Lt Lionel Bickersteth Rundall (1890-1914) was a young British army officer who perished in one of the battles of the First World War. Commissioned into the British Indian Army, Rundall joined the “1st King George’s Own Gurkha Rifles (The Malaun Regiment)” . The First Gurkhas were located at Dharmsala in those days and it is from here that Rundall must have ventured forth into the mountains and vales of today’s Himachal Pradesh. He fell in love with the mountains and planned to return over and over again.
Returning to England more than once in a few years was financially difficult for subalterns in those days. The commanding officers who would have lived most of their life in strait-laced Victorian society would not grant leave to a young officer to visit the towns and cities calling such visits to where white memsahibs could be found as “poodle-faking”.
There was an old saw that goes as follows:
“A subaltern may not marry,
captains might marry,
majors should marry,
and lieutenant-colonels must marry.”
Young officers were prevented from marrying as it was felt that it could ruin them financially when the cost was added to the initial outlay for commission, uniforms, equipment, subscriptions and the mess.
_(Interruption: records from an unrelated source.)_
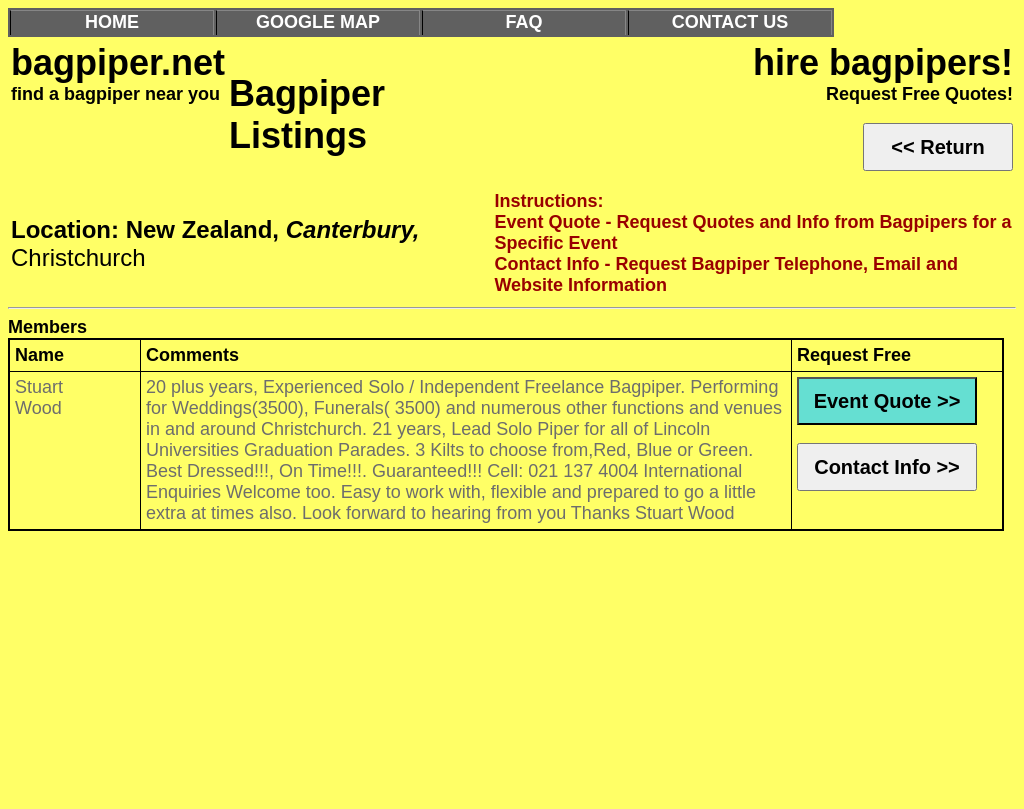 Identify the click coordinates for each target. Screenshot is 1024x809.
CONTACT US (730, 22)
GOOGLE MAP (318, 22)
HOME (112, 22)
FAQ (523, 22)
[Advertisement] (512, 675) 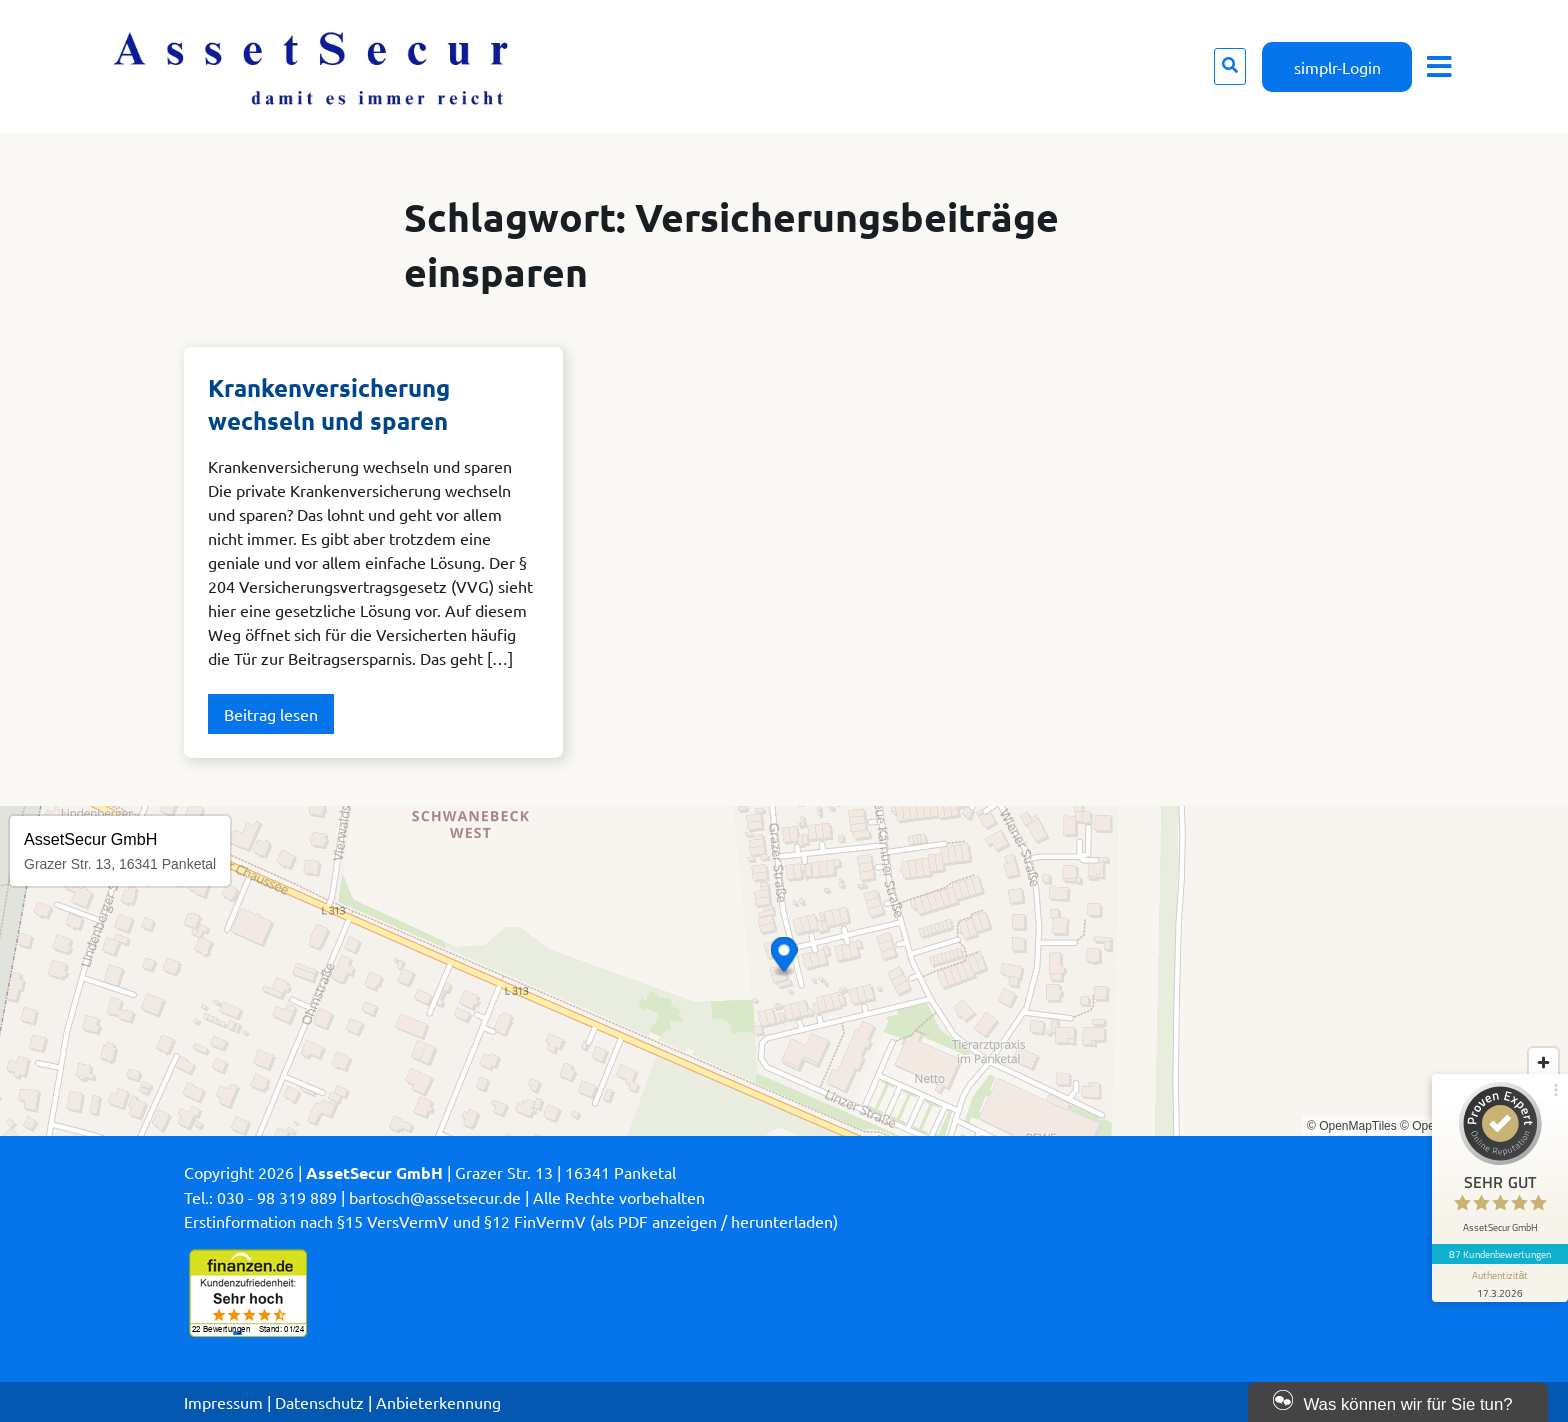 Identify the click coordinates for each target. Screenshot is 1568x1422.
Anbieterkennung (438, 1402)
The purity of the mess was disturbed by marriage, as it took the officer out of the all-male warrior clique. An officer who married without getting permission from his commanding officer severely jeopardized his chances of promotion. Custom, economics and peer pressure combined to postpone marriage until quite late in life.
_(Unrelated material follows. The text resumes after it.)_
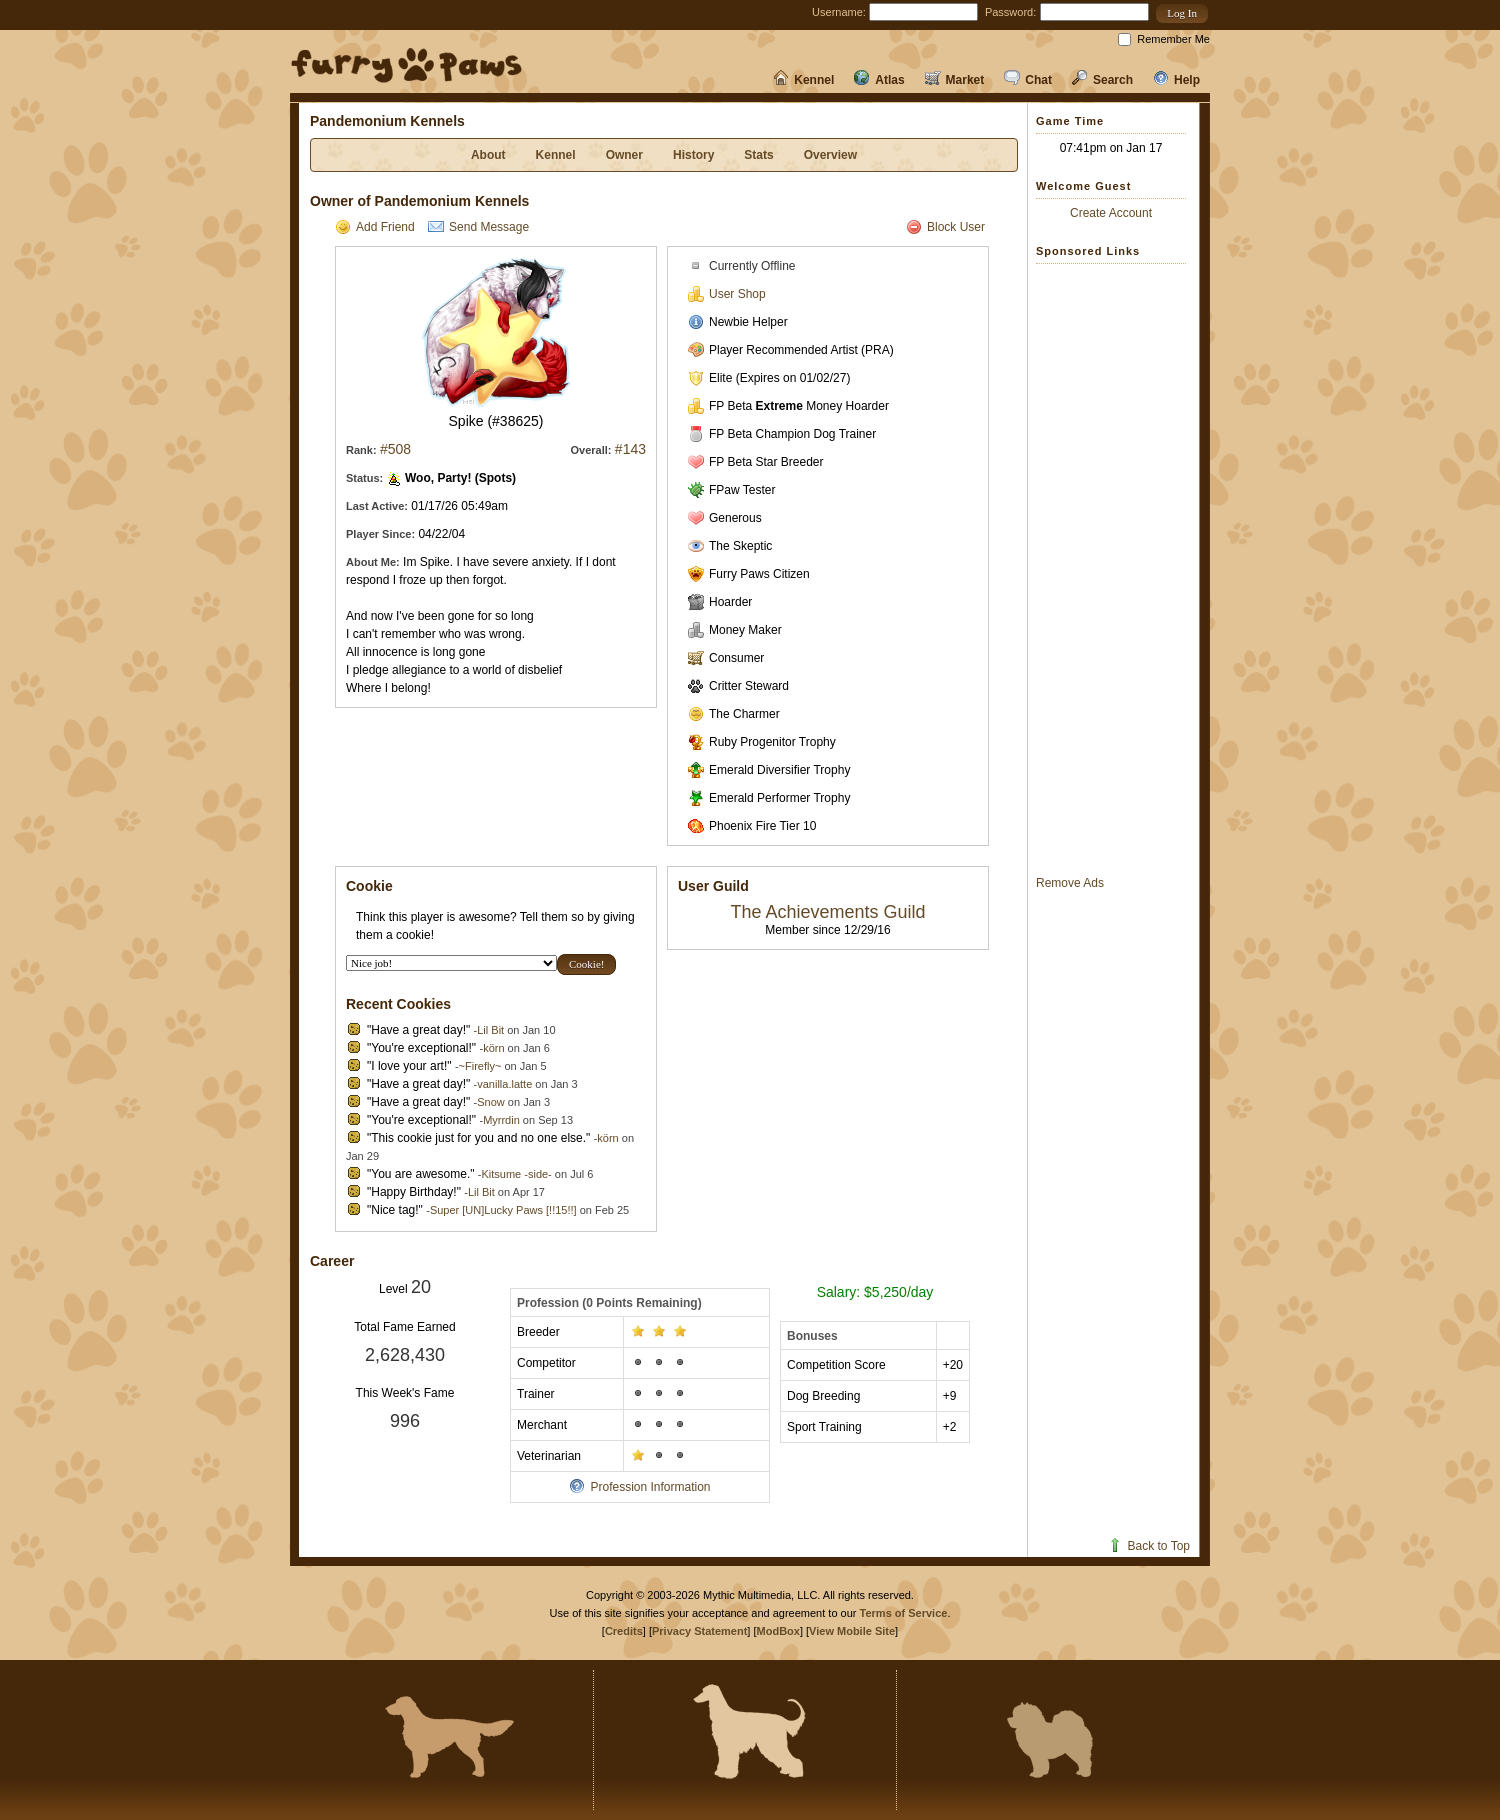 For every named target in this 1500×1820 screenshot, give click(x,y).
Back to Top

Instead, they were encouraged to go to hunting, shooting, pig-sticking or any other activity which would sublimate their normal sex drive. So it was in the case of Rundall. He wandered far and wide in the hills nearby. Captivated by the hgh mountains, the wild life, the cold spring water, the fresh air and the variety of Himalayan fauna not to be found anywhere today. His keen observation and talent as an artist led him to write a number of stories which he illustrated himself. In the book, a preface contains excerpts of his last letter to his mother wherein he made plans for many more trips including a trip to Tibet. At this point of time, hardly a decade would have passed since Younghusband’s expedition had opened Tibet up to the British and such a thought would have great romantic appeal to a young man.
Alas it was not to be, Rundall died on 19 Dec 1914. This fact leads us to conclude that he was part of the First Battalion of the First Gurkha Rifles which went to France with the Third Lahore Division in 1914. The first battalion was the only battalion of the First Gurkha Rifles which went to Europe during World War I. With them went my own field company, 20 Field Company of the Third Bombay Sappers and Miners, which marched down the streets of Marseilles, the very first Indian troops to set foot in France. The Indians soon found themselves in the front-lines of one of the most vicious wars ever known to mankind. In Dec 1914, the Indians were ordered to capture the village of Givenchy. The Indians fought courageously capturing two lies of enemy trenches but were forced to retreat by a strong German counter-attack with heavy losses, including amongst the officers. It is surmised that Rundall died in this battle which raged from 18 to 22 Dec.
A few excerpts from Rundall are in order. Illustrated with beautiful sketches and paintings by Rundall himself, his preface indicates that he had worked towards writing the book which his family published posthumously.
From the Preface
You who are wearied with the day’s work, and would hear of the wonders of the Himalaya, let yourself float in your imagination, out across the seas, over the parched sand of the desert, across the arid plains of India, and up into the everlasting snows where the chill night winds are sighing. There, below you, lies my camp ; in the clearing midst the dark pine forests, where the log fire blazes and crackles, and where the silver stream murmurs of the thousand mysteries of the mountains…
Come down with me to my camp. Seat yourself comfortably in my deck chair, and draw it closer to the blaze. Help yourself to whisky—I have nothing better for you, except the ice-cold water from the spring — light your pipe, and listen awhile to the stories which I will tell you, mainly of what I myself have seen, partly of what I have heard from the lips of other shikaris.
There is an attraction about the log fire, made up of a hundred things. Among these, the sweet scent of the burning pine, the sharp tongues of flame which leap and dart, the merry crackle of the dry wood, the hissing of the sap, and the myriad sparks which whirl upwards and soar floating on the wings of the blue smoke. Each but a small matter in itself but contributing to the cheery glow, and
without which it would not be complete.
So it is with the mountain, and its thousand streams, its forests and its lakes, its animals and its birds, its flowers and ferns. Without any one of them it would not be complete.